Many web scripting languages are dead simple to learn — get used to the syntax, become familiar with its core features, and you’re off and programming in just a few days. Heck, if you’re already familiar with some basic tenets of programming — variables, arrays, functions, loops, and company — you’ll probably be banging out meaningful code in a few hours. But if you go live without knowing how to make your code secure, you could be opening up a lot more than just your web application to the world.
An SQL injection is an attack on a database-backed application that attempts to exploit programmers who forget to prepare user input for use in queries. The attacker makes a few educated guesses about the format of your database query, and tries to fool your database into executing code he enters into your form fields.
Let’s take a look at a web application that is vulnerable to an SQL injection attack. I like PHP, so I will use it to illustrate my point.
<?php $article = $_GET['article_id']; $sql = 'SELECT * FROM articles WHERE article_id = ' . $article; $result = mysql_query($sql) or die(mysql_error()); ?>
The author of this code has made a fatal mistake: he trusts the user to submit an integer through the article_id portion of the query string. He expects his SQL query to turn out looking like this:
SELECT * FROM articles WHERE article_id = 3
If I were a malicious hacker, I could easily deduce that the value of the query string parameter article_id is an integer that corresponds to the primary key column of a table that contains the site’s article. It wouldn’t be hard to visualize this select query without actually seeing the site’s source code. I’m also going to take a guess and say that you’re using an obvious name for your articles table, like…. articles.

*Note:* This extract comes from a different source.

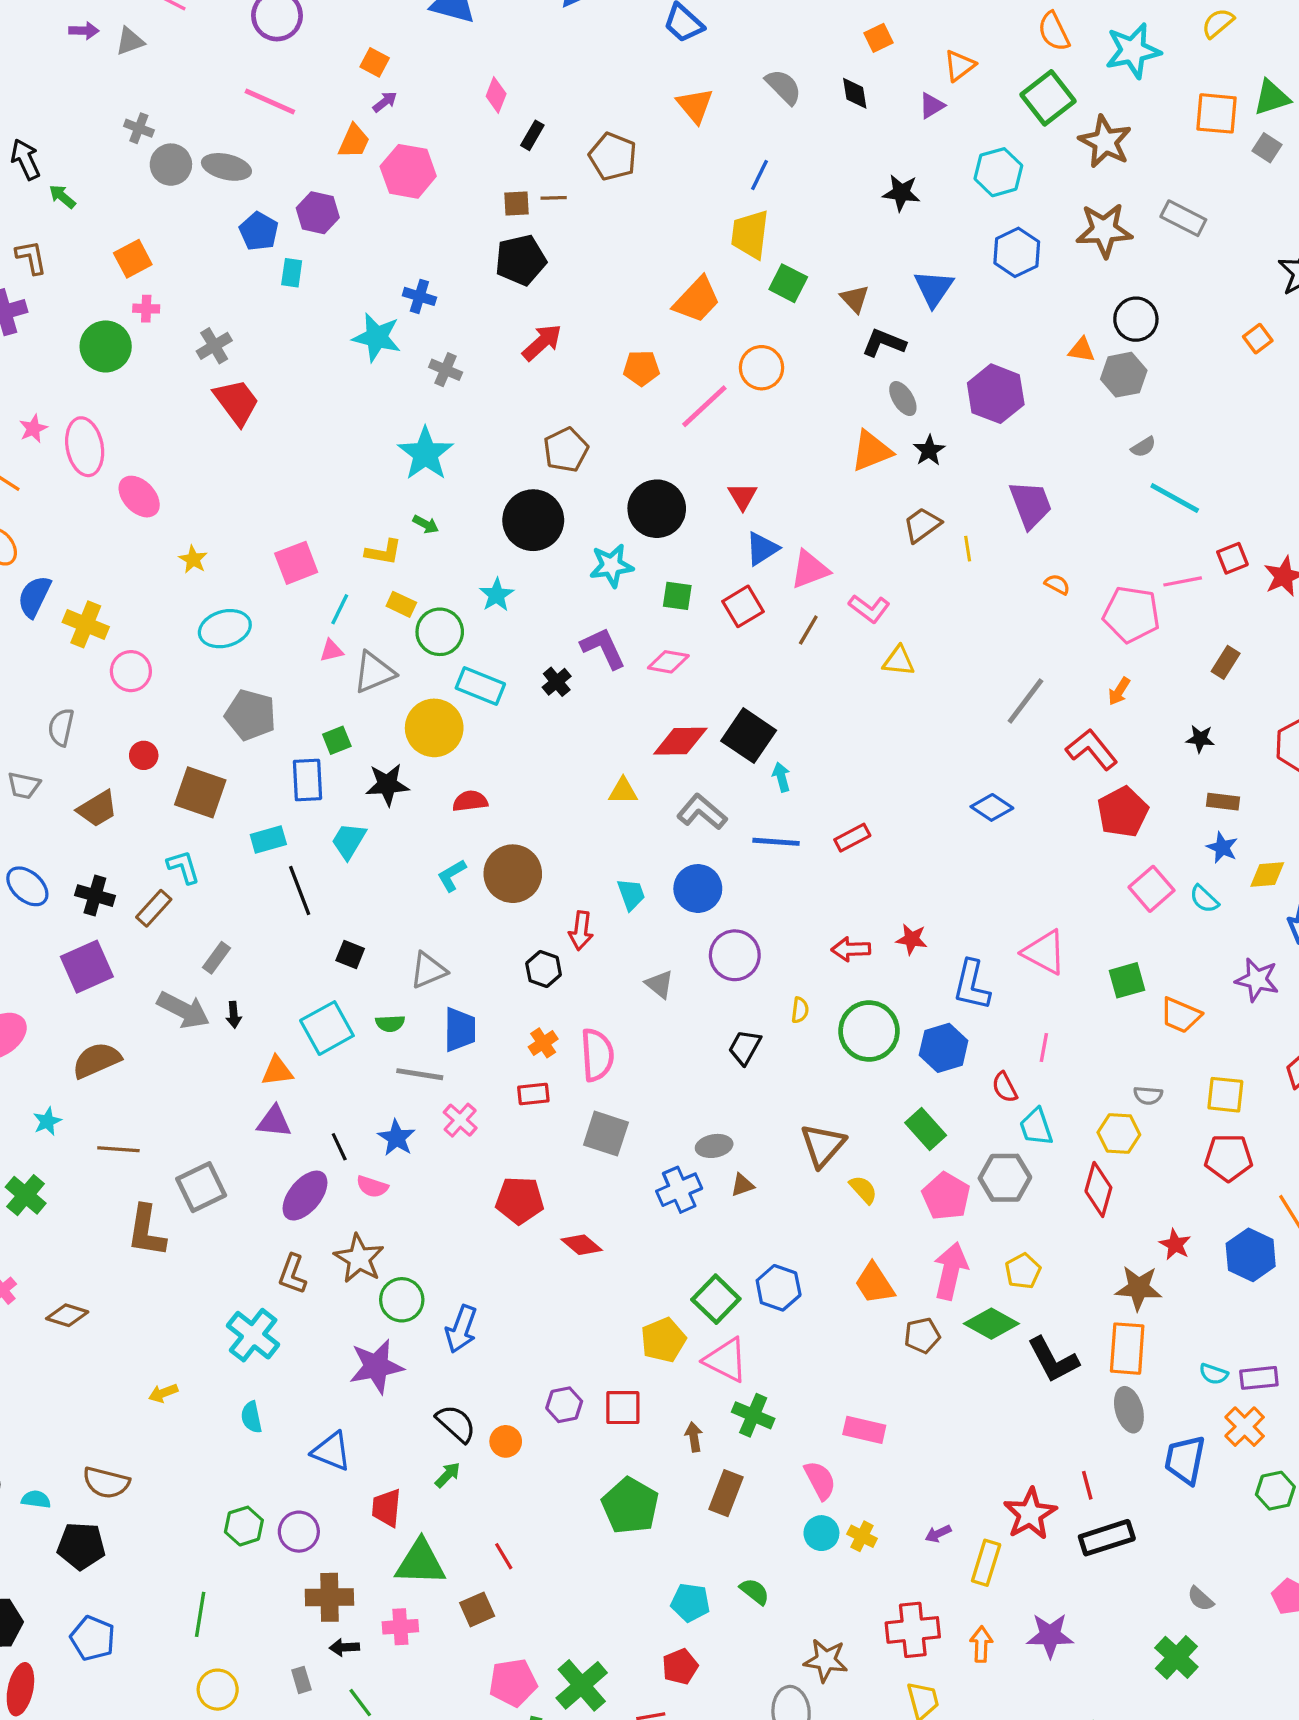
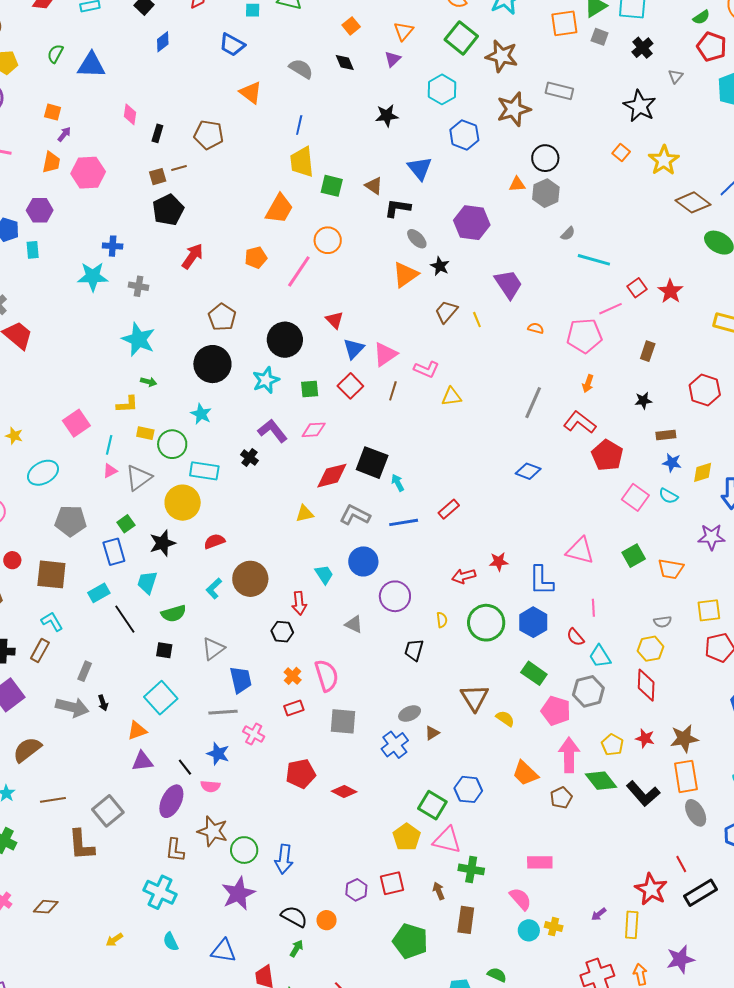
green semicircle: (390, 1023) -> (174, 614), moved, size x1.4
red star: (1175, 1244) -> (645, 738), moved
green diamond: (991, 1324) -> (601, 781), turned 36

After figuring this out, I might manually alter the query string so that the value of $_GET['article_id'] is not an integer, but instead: 3; delete from articles;. Now your query looks like this:
SELECT * FROM articles WHERE article_id = 3; delete from articles;
Now, let’s see what happens when this query is executed.
Yeah, I just deleted the entire contents of your table.
How to Guard Against SQL Injection
The simplest advice I can give is that you should, as a programmer, trust no one. A programmer should protect his application against SQL injection by validating every last bit of user input before using it in a query. You expect that ID parameter to have a numerical value? Great. Does it really? Find out, and hit the brakes if it does not. Does a form field contain a string of characters that will end up in some part of a query? Make sure it is properly escaped.
Here is the insecure script I showed you earlier, modified to validate the user input:
<?php
if (is_numeric($_GET['article_id'])) {
$article = $_GET['article_id'];
$sql = 'SELECT * FROM articles WHERE article_id = ' . $article;
$result = mysql_query($sql)
or die(mysql_error());
} else {
// Log the event and display an error message.